▶ [Stored records]:
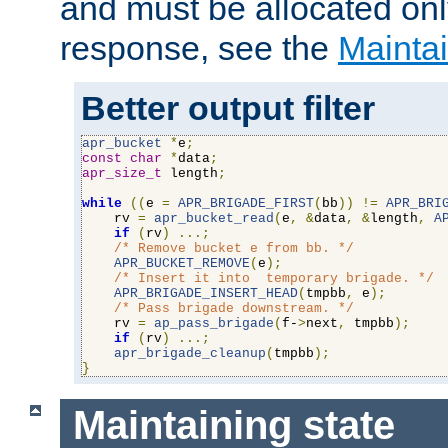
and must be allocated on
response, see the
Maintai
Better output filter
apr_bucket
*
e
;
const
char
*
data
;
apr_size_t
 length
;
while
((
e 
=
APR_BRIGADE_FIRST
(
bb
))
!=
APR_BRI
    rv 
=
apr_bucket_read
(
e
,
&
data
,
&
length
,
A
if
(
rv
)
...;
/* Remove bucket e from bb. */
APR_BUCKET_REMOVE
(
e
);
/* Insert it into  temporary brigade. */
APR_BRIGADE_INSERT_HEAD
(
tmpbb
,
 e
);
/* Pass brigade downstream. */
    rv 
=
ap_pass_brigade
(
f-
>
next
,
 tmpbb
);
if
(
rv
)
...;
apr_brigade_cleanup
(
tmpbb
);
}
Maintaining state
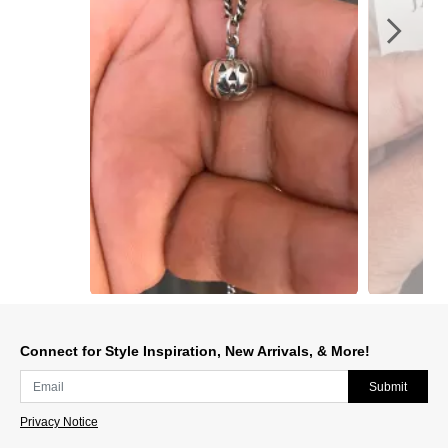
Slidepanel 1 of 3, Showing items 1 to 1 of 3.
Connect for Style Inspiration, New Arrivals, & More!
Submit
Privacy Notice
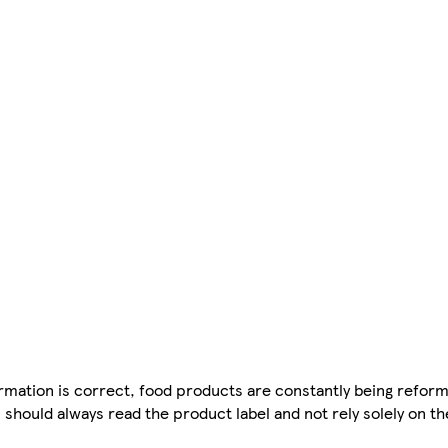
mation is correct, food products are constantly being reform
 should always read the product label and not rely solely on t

* * *

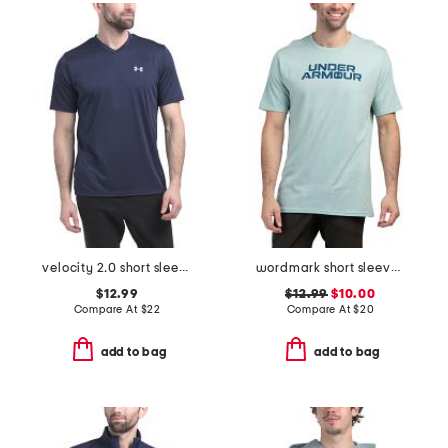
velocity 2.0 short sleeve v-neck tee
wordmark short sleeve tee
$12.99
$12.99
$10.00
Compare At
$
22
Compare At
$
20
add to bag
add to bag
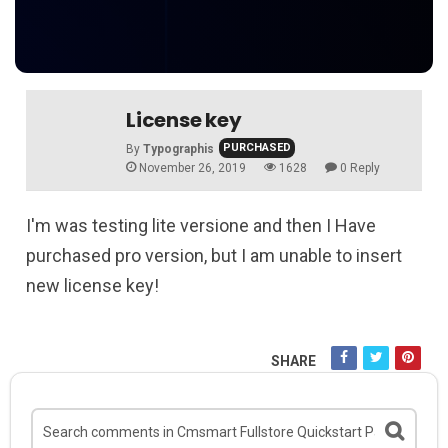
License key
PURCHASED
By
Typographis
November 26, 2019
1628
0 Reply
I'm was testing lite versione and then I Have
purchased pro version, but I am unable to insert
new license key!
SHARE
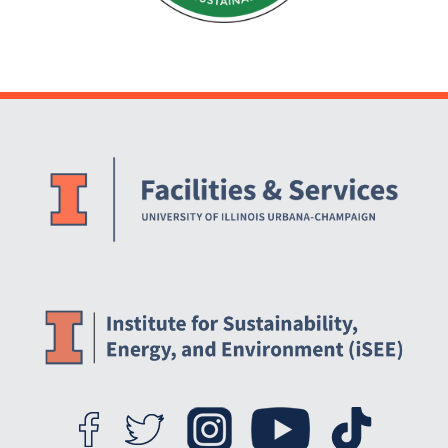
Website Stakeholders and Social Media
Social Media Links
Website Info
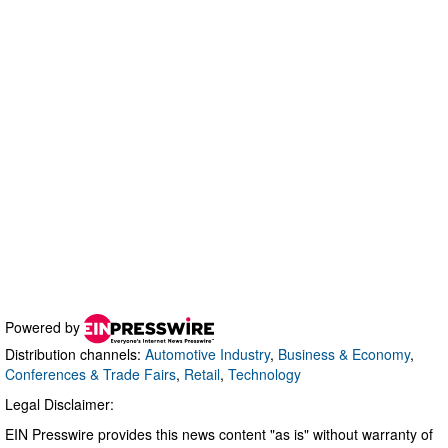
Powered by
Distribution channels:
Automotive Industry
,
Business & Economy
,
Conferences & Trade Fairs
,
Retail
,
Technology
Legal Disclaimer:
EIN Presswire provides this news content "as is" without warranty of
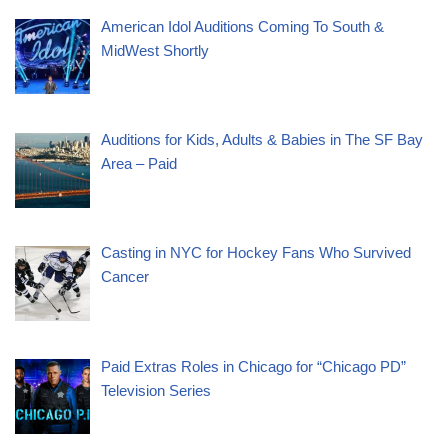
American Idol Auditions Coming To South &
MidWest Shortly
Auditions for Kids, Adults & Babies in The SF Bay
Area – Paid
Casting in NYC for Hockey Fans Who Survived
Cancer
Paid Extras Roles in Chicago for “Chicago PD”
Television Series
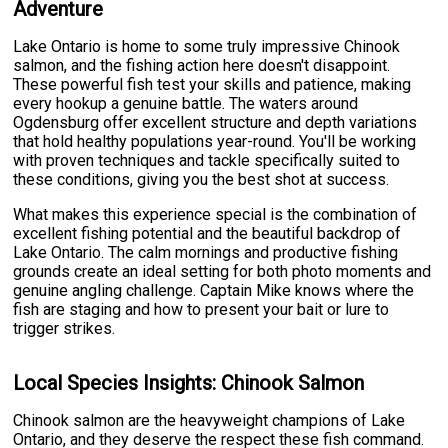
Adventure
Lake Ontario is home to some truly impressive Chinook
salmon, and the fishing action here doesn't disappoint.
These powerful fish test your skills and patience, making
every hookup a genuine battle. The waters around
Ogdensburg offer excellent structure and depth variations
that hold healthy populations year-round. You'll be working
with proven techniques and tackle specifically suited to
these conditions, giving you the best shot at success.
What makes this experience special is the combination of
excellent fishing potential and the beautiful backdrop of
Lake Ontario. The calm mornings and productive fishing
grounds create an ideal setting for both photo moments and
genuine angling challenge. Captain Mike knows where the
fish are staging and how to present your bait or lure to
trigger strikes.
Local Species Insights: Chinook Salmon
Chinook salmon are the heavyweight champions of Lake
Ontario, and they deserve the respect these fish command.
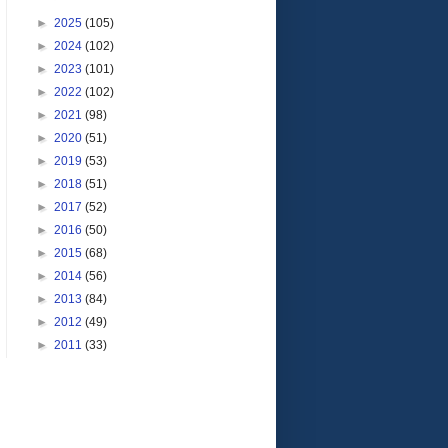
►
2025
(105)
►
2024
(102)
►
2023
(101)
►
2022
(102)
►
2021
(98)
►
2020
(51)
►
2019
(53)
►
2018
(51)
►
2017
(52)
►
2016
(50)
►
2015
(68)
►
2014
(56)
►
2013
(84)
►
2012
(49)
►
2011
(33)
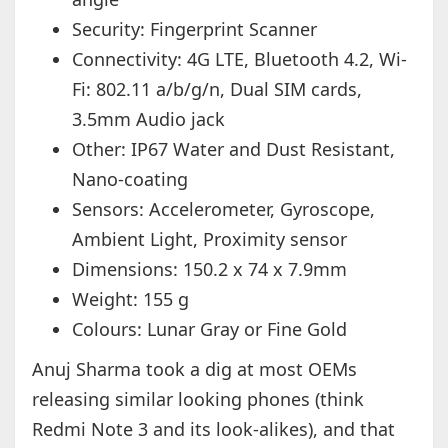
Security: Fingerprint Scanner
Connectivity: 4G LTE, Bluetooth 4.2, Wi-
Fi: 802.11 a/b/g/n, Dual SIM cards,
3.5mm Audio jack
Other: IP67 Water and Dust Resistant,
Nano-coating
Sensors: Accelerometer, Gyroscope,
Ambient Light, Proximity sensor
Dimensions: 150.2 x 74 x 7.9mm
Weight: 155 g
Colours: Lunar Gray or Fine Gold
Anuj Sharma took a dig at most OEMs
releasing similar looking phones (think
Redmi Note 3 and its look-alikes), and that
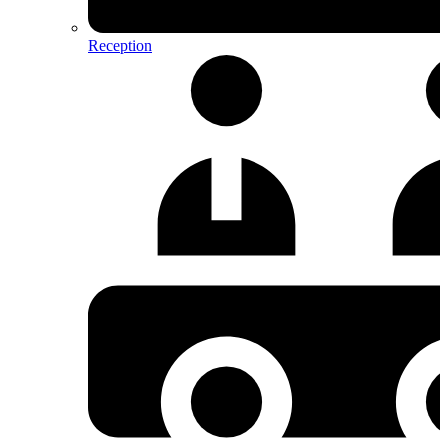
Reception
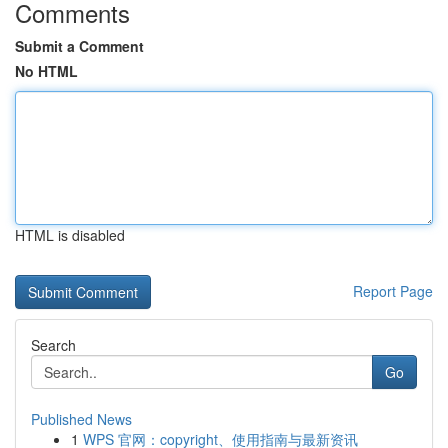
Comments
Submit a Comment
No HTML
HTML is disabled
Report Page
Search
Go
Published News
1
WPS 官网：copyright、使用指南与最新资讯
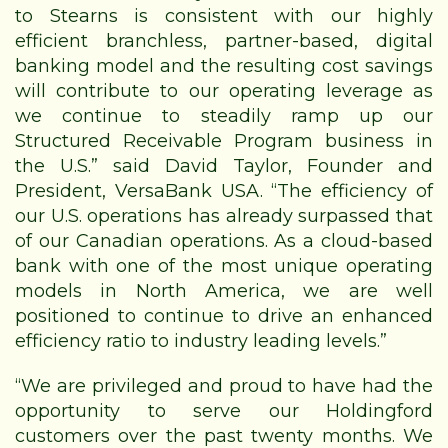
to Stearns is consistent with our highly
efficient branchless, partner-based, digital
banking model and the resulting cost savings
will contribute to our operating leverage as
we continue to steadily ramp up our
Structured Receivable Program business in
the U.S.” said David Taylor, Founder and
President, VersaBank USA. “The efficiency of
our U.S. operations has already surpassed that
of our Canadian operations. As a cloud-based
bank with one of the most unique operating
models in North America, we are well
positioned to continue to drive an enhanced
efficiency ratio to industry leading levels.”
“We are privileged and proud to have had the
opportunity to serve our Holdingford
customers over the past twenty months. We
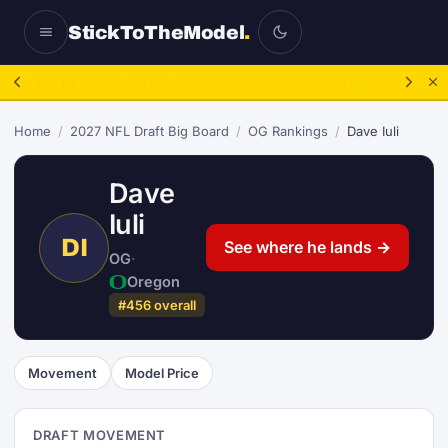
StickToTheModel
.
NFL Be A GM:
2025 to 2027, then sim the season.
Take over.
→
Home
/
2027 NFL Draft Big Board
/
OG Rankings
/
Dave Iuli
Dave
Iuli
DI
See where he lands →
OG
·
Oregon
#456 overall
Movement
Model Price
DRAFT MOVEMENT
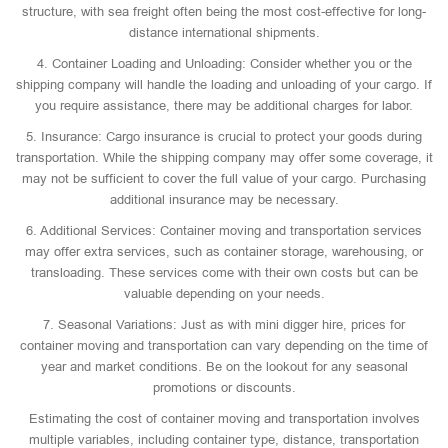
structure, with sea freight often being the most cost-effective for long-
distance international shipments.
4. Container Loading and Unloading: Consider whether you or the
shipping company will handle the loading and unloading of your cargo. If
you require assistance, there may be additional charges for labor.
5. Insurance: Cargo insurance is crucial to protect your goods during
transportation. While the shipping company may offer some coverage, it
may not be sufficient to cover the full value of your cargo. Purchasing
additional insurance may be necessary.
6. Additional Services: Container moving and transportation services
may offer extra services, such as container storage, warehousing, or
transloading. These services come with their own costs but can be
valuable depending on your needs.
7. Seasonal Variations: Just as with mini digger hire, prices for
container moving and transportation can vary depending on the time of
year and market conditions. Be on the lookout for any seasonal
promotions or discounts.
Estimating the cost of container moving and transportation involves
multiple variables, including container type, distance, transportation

▶ [To do]: From the line holding "APR_BRIGADE_FIRST" to the line holding "mation is correct, food", both included, retype the entries above exactly and drop the pictures.

▶ [Expected answer]:
APR_BRIGADE_FIRST
(
bb
))
!=
APR_BRI
    rv 
=
apr_bucket_read
(
e
,
&
data
,
&
length
,
A
if
(
rv
)
...;
/* Remove bucket e from bb. */
APR_BUCKET_REMOVE
(
e
);
/* Insert it into  temporary brigade. */
APR_BRIGADE_INSERT_HEAD
(
tmpbb
,
 e
);
/* Pass brigade downstream. */
    rv 
=
ap_pass_brigade
(
f-
>
next
,
 tmpbb
);
if
(
rv
)
...;
apr_brigade_cleanup
(
tmpbb
);
}
Maintaining state
Slidepanel 1 of 3, Showing items 1 to 1 of 3.
Connect for Style Inspiration, New Arrivals, & More!
Submit
Privacy Notice
mation is correct, food products are constantly being reform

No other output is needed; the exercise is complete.